Antes de salir, había fotocopiado de la guía Lumi un mapa de Parque Chas muy detallado, que mostraba las entradas y salidas. En el mapa había un espacio grisado que tal vez fuera una plaza, pero su forma era la de un rectángulo irregular y no cuadrada como la que tenía frente a mí. A diferencia de las callejuelas por las que había caminado antes, en la que ahora estaba no había placas con nombres ni números en la fachada de las casas, por lo que resolví avanzar en línea recta desde el kiosco hacia el oeste. Tuve la sensación de que, cuanto más andaba, más se alargaba la acera, como si estuviera moviéndome sobre una cinta sin fin.

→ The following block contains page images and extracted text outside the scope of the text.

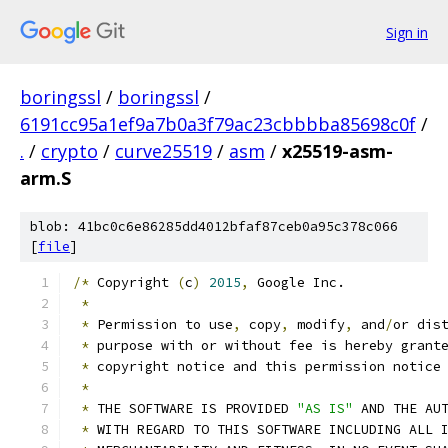
Sign in
boringssl
/
boringssl
/
6191cc95a1ef9a7b0a3f79ac23cbbbba85698c0f
/
.
/
crypto
/
curve25519
/
asm
/
x25519-asm-
arm.S
blob: 41bc0c6e86285dd4012bfaf87ceb0a95c378c066
[
file
]
/*
 Copyright 
(
c
)
2015
,
 Google Inc.
*
*
 Permission to use
,
 copy
,
 modify
,
 and
/
or dis
*
 purpose with or without fee is hereby grant
*
 copyright notice and this permission notice
*
*
 THE SOFTWARE IS PROVIDED 
"AS IS"
 AND THE AU
*
 WITH REGARD TO THIS SOFTWARE INCLUDING ALL 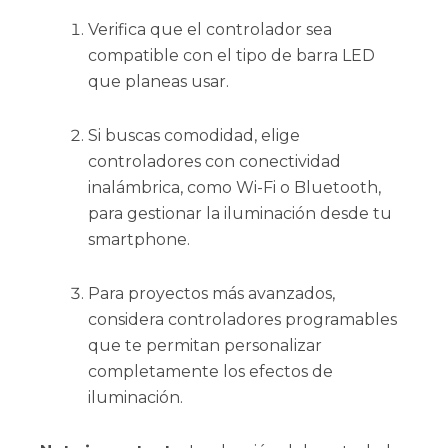
Verifica que el controlador sea
compatible con el tipo de barra LED
que planeas usar.
Si buscas comodidad, elige
controladores con conectividad
inalámbrica, como Wi-Fi o Bluetooth,
para gestionar la iluminación desde tu
smartphone.
Para proyectos más avanzados,
considera controladores programables
que te permitan personalizar
completamente los efectos de
iluminación.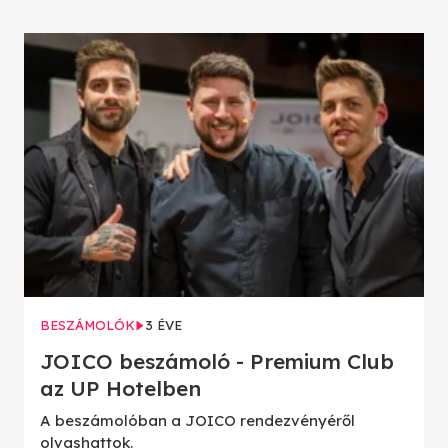
BESZÁMOLÓK
3 ÉVE
JOICO beszámoló - Premium Club
az UP Hotelben
A beszámolóban a JOICO rendezvényéről
olvashattok.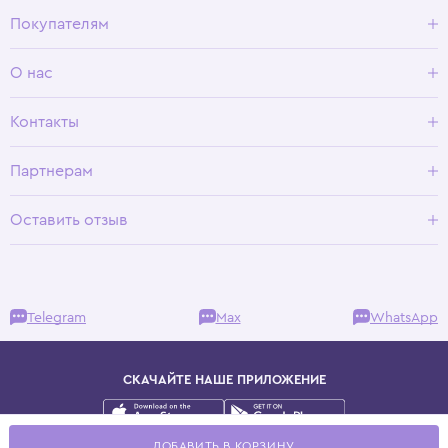
Покупателям
Доставка и оплата
О нас
Условия возврата
Гид по размерам
О Wisteria
Контакты
Программа лояльности
Партнерам
Оставить отзыв
Telegram
Max
WhatsApp
СКАЧАЙТЕ НАШЕ ПРИЛОЖЕНИЕ
Публичная оферта
ДОБАВИТЬ В КОРЗИНУ
Политика конфиденциальности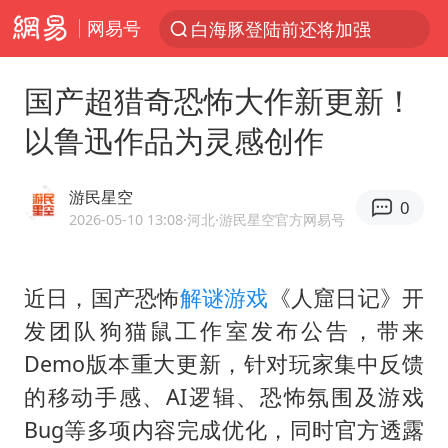
白海豚登陆前还将加强
网易号
光影经济撬动暑期消费新蓝海
国产超猎奇恐怖大作新更新！
河南重大刑案嫌犯夏某钢落网
以鲁迅作品为灵感创作
国乒女单三将晋级四强
选专业别因“热门”窄化“热爱”
游民星空
0
三警齐发！多地10级以上雷暴大风
2026-05-10 13:08
·河北
·游民星空官方网易号
情侣平潭拍日出坠崖1死1伤
日本发布排名：“中国第一，美日德韩英法居后”
近日，国产恐怖
解谜游戏
《人窟日记》开
发团队狗猫鼠工作室发布公告，带来
茅台部分直营店飞天茅台提价
Demo版本重大更新，针对玩家集中反馈
大V：马科斯把路走绝了
的移动手感、AI逻辑、恐怖氛围及游戏
白海豚将正面袭击贯穿浙江
Bug等多项内容完成优化，同时官方透露
宇树王兴兴被问了360多个问题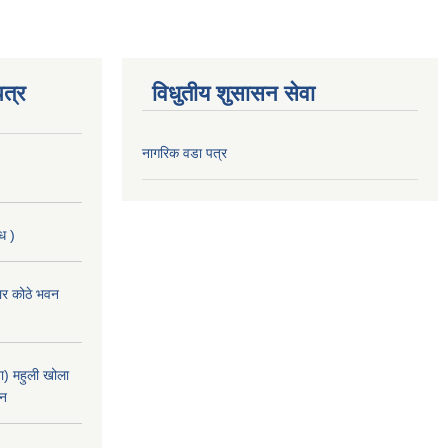
त्र
विधुतीय शुसासन सेवा
नागरिक वडा पत्र
ि )
चार कोठे भवन
) महुली खोला
ान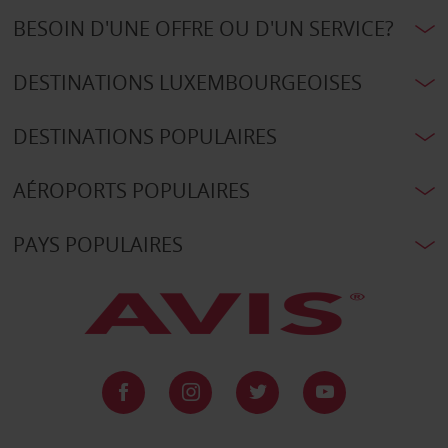
BESOIN D'UNE OFFRE OU D'UN SERVICE?
DESTINATIONS LUXEMBOURGEOISES
DESTINATIONS POPULAIRES
AÉROPORTS POPULAIRES
PAYS POPULAIRES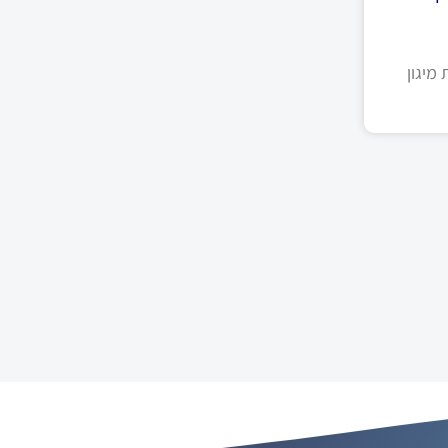
מיגון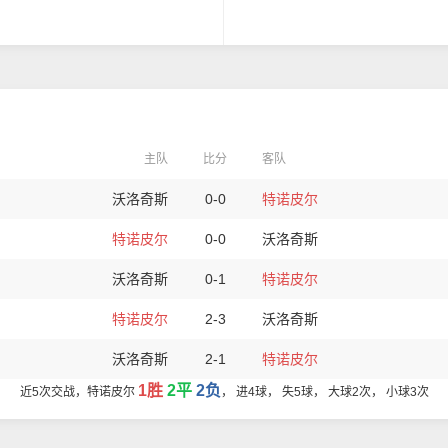
主队
比分
客队
沃洛奇斯
0-0
特诺皮尔
特诺皮尔
0-0
沃洛奇斯
沃洛奇斯
0-1
特诺皮尔
特诺皮尔
2-3
沃洛奇斯
沃洛奇斯
2-1
特诺皮尔
1胜
2平
2负
近5次交战，特诺皮尔
， 进4球， 失5球， 大球2次， 小球3次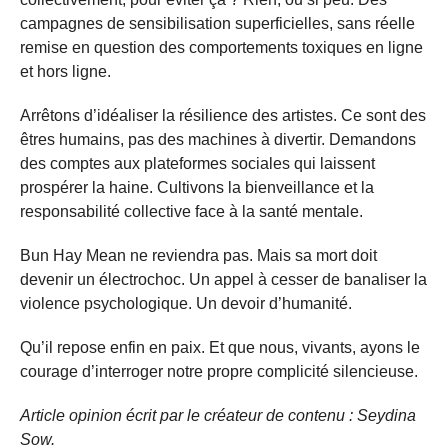
campagnes de sensibilisation superficielles, sans réelle
remise en question des comportements toxiques en ligne
et hors ligne.
Arrêtons d’idéaliser la résilience des artistes. Ce sont des
êtres humains, pas des machines à divertir. Demandons
des comptes aux plateformes sociales qui laissent
prospérer la haine. Cultivons la bienveillance et la
responsabilité collective face à la santé mentale.
Bun Hay Mean ne reviendra pas. Mais sa mort doit
devenir un électrochoc. Un appel à cesser de banaliser la
violence psychologique. Un devoir d’humanité.
Qu’il repose enfin en paix. Et que nous, vivants, ayons le
courage d’interroger notre propre complicité silencieuse.
Article opinion écrit par le créateur de contenu : Seydina
Sow.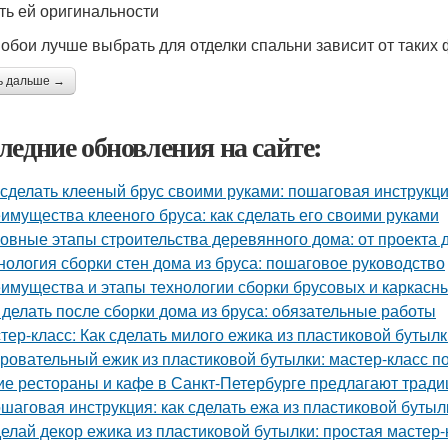
ть ей оригинальности
 обои лучше выбрать для отделки спальни зависит от таких 
ь дальше →
ледние обновления на сайте:
 сделать клееный брус своими руками: пошаговая инструкц
имущества клееного бруса: как сделать его своими руками
овные этапы строительства деревянного дома: от проекта 
нология сборки стен дома из бруса: пошаговое руководство
имущества и этапы технологии сборки брусовых и каркасн
 делать после сборки дома из бруса: обязательные работы
тер-класс: Как сделать милого ежика из пластиковой бутыл
ровательный ежик из пластиковой бутылки: мастер-класс п
ие рестораны и кафе в Санкт-Петербурге предлагают трад
шаговая инструкция: как сделать ежа из пластиковой бутыл
елай декор ежика из пластиковой бутылки: простая мастер-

Era mediodía según mi reloj, y las casas por las que pasé estaban cerradas y, al parecer, vacías. Tuve la impresión de que también el tiempo estaba desplazándose de manera caprichosa, como las calles, pero ya me daba lo mismo si eran las seis de la tarde o las diez de la mañana. El peso del sol se volvió insoportable. Me moría de sed. Si descubría signos de vida en alguna casa, llamaría y llamaría sin parar hasta que alguien apareciera con un vaso de agua.

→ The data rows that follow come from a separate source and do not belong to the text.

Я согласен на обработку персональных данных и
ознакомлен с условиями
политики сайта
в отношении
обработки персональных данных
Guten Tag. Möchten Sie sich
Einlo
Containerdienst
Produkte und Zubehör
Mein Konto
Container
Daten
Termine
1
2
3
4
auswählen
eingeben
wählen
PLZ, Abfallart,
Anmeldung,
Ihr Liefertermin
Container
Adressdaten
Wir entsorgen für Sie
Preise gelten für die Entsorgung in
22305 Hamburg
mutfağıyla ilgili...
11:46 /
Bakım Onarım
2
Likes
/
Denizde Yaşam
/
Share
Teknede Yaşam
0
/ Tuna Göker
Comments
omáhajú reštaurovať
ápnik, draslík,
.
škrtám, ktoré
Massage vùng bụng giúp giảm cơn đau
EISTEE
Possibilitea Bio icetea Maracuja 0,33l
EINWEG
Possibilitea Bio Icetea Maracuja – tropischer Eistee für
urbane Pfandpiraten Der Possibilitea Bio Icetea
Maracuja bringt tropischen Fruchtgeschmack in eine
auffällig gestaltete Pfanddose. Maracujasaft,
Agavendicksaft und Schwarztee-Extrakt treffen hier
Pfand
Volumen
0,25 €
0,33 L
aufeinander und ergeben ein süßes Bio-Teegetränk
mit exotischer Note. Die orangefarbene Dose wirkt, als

Empecé a ver sombras que se movían en una de las calles laterales, a kilómetros de mí, y me sentí tan débil que temí caer desmayado allí mismo, sin que nadie me ayudara. Al poco rato noté que las sombras no eran alucinaciones sino perros que buscaban, como yo, dónde beber y ponerse al reparo, además de una mujer que, a paso rápido, trataba de sortearlos. La mujer venía hacia mí pero no parecía darse cuenta de mi existencia, y yo tampoco discernía en ella sino el sonido de unas pulseras metálicas, que meses después me habrían permitido identificarla aun a ciegas, porque se movían a un ritmo siempre igual, primero un centelleo rápido del metal y luego dos diapasones lentos. Intenté llamarla para que me dijera dónde estábamos -deduje que ella lo sabía porque caminaba con decisión-, pero antes de que pudiera abrir la boca, se esfumó por el quicio de una puerta. Esa señal de vida me alentó y avancé. Pasé junto a otras dos casas sin nadie y a una fachada de ladrillos lustrados, con una ventana de hierro en forma de trébol. Contra lo que esperaba, había también una puerta de dos hojas, una de las cuales estaba abierta. Entré. Fui a dar a un cuarto espacioso y oscuro, con estanterías en las que brillaban unos pocos trofeos deportivos, unas sillas de plástico y dos o tres letreros enmarcados, de orientación moral, con frases como La calidad se obtiene haciendo las cosas bien una sola vez y Son los detalles los que hacen la perfección, pero la perfección no es un detalle.